The rapid rise in inequality in the U.S. is often blamed on globalization and digitization. However, since the 1980s, both Europe and the U.S. have faced similar challenges from expanding markets and developing technologies. But Europe — thanks to differences in policies related to promoting equal opportunity provisions, enforcing anti-monopoly measures, and combating poverty traps — has better managed to control inequality.

It is also worth noting that European countries are leading the fight against climate change, investing an increasing share of GDP into this effort. The green transition can play an important role in reducing inequality both now and in the future, as studies show that environmental degradation and inequality are closely linked — the effects of climate change disproportionately impact the poor, both globally and within countries.

The sweatshop system

The average American still earns more than the average European — $66,000 per year, or $4,500 per month after taxes. In Europe, net salaries are higher only in Switzerland. In Denmark, Norway, and Sweden, the monthly take-home pay is around 3,500 euros. In Germany it is just over 3,000 euros, and the figure in the UK and France is 2,700 euros. However, Americans have to work significantly longer hours: according to OECD data, Americans work one hour more every weekday than Europeans — 1,811 hours per year per American worker, compared to about 1,500 hours in most European countries. In comparison with Germany, where the average worker puts in 1,341 hours annually, an American works almost two extra hours per day.

This difference is not the result of mentality or national character, but of varying labor. Most people in the U.S. work long hours, but they don't enjoy it. According to Gallup, only 31% of American employees are regularly emotionally engaged in their work, while the rest are either indifferent or feel unhappy and actively avoid fulfilling their duties. A significant portion of Americans would likely prefer European working hours, but the unpopularity of unions, the cost of healthcare, the efforts of employers all work against workers.

The federal minimum wage in the U.S. has remained unchanged in nominal terms for 15 years, and in real terms, it has decreased by 45% since 1970. Meanwhile in European countries such as France and Germany, the minimum wage regularly outpaces inflation.

The best and most dedicated workaholics in the U.S. can reach truly great heights, but this will always be just a small percentage of all workers. A much larger number, in the end, become overworked and unhappy, even though they have more European-style homes and more expensive cars. In the latest World Happiness Report, the US ranked 23rd, behind many European countries, while Northern European countries with the most progressive labor codes regularly occupy the top spots.

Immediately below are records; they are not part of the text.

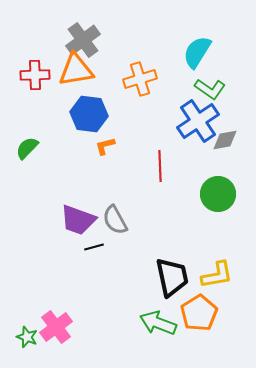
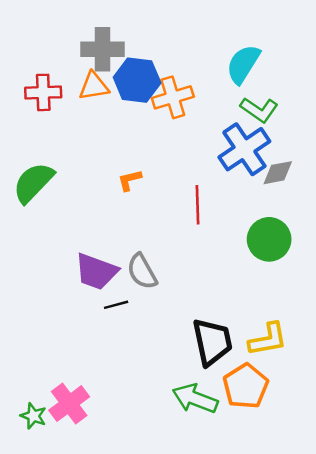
gray cross: (83, 40) -> (102, 49), turned 36
orange triangle: (76, 70) -> (94, 86), size x0.7
blue hexagon: (89, 114) -> (137, 80), moved
green semicircle: (27, 148) -> (33, 183), size x1.5

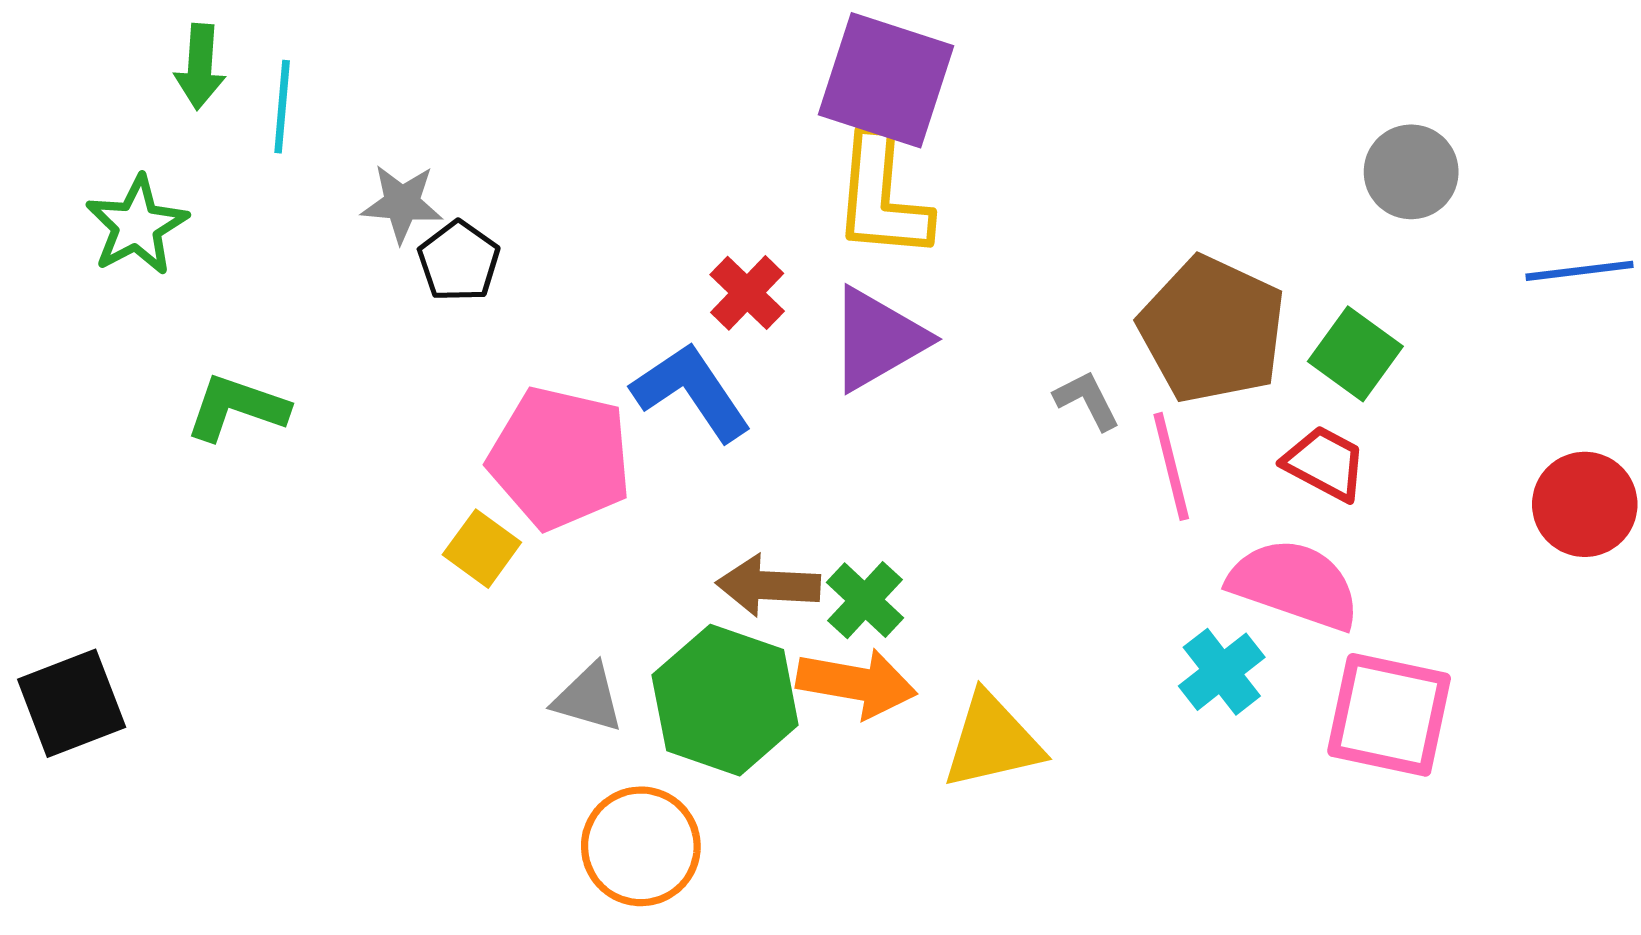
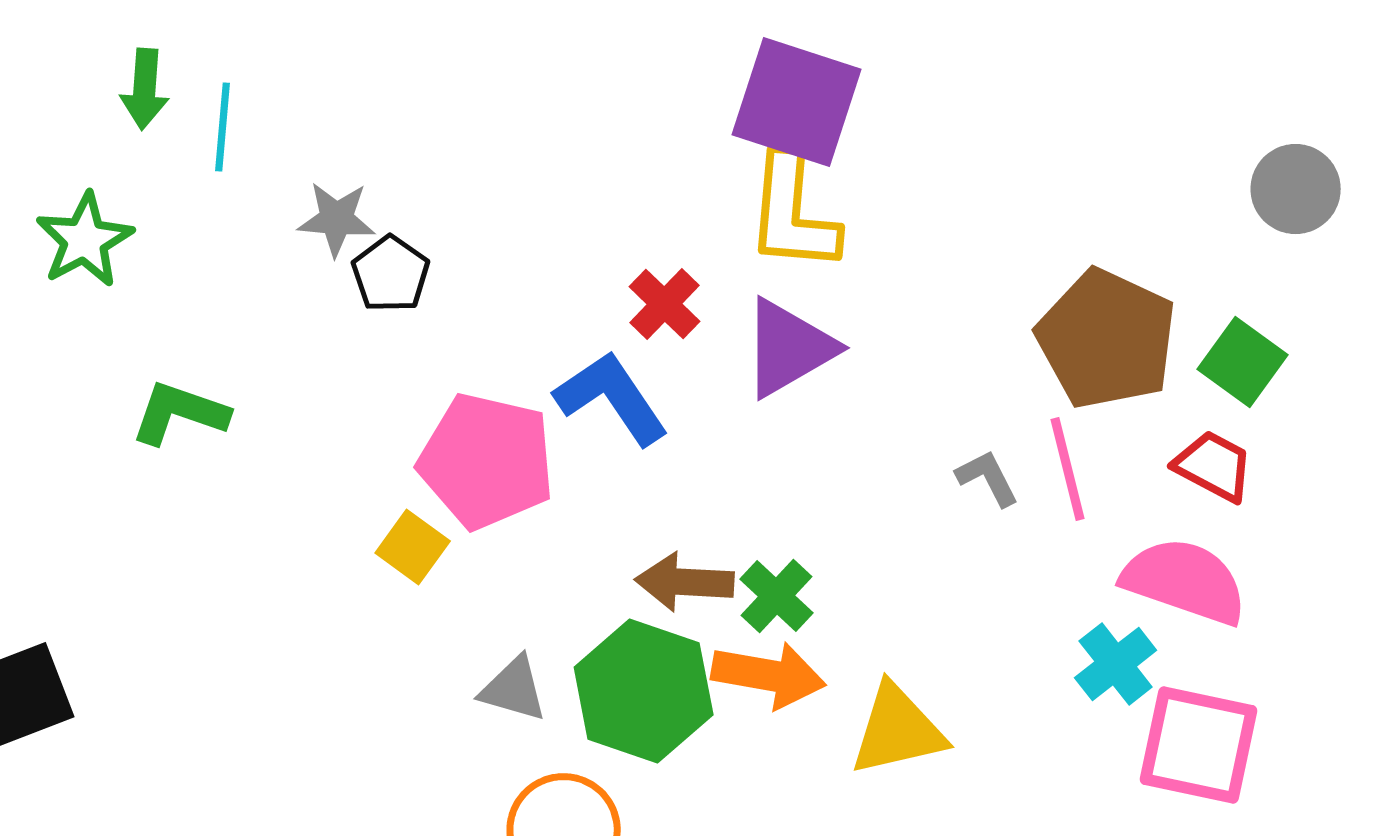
gray L-shape: (1087, 400) -> (988, 478), moved
pink square: (1389, 715) -> (1199, 745), moved

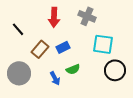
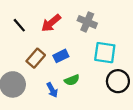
red arrow: (54, 17) -> (51, 23), turned 48
black line: (18, 29) -> (19, 25), moved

Europeans answer to Elon Musk

In response to Elon Musk's suggestion to make Europe great again, Polish Prime Minister Donald Tusk has already spoken up. “Europe was, is, and always will be great,” he declared while speaking at the European Parliament. This sentiment was echoed by European Commission President Ursula von der Leyen: “Europe has a unique social market economy. We have the second largest economy and the biggest trading sector in the world. We have longer life expectancy, higher social and environmental standards, and lower inequality than all our global competitors.”

Europe was, is, and always will be great.

Surveys indicate that politicians are reflecting the majority opinion: Europeans were concerned by Trump’s election as president, according to a study by the European Council on Foreign Relations. Residents of the eleven EU countries surveyed, alongside the British, viewed the election results as bad news for Americans. Furthermore, they largely believe Trump’s return to the White House will negatively affect their own countries. In Western Europe, more than 80% of respondents foresee negative consequences for economic growth from Trump's presidency, as shown in a survey by the Institute of Economic Research.

However, opposition within the eleven EU countries named in the survey is uneven — with several in southeastern Europe welcoming Trump's election. “As a result, the EU's efforts to achieve unity in direct opposition to Trump may lead to significant disagreements both between member states and within them,” warns the Council.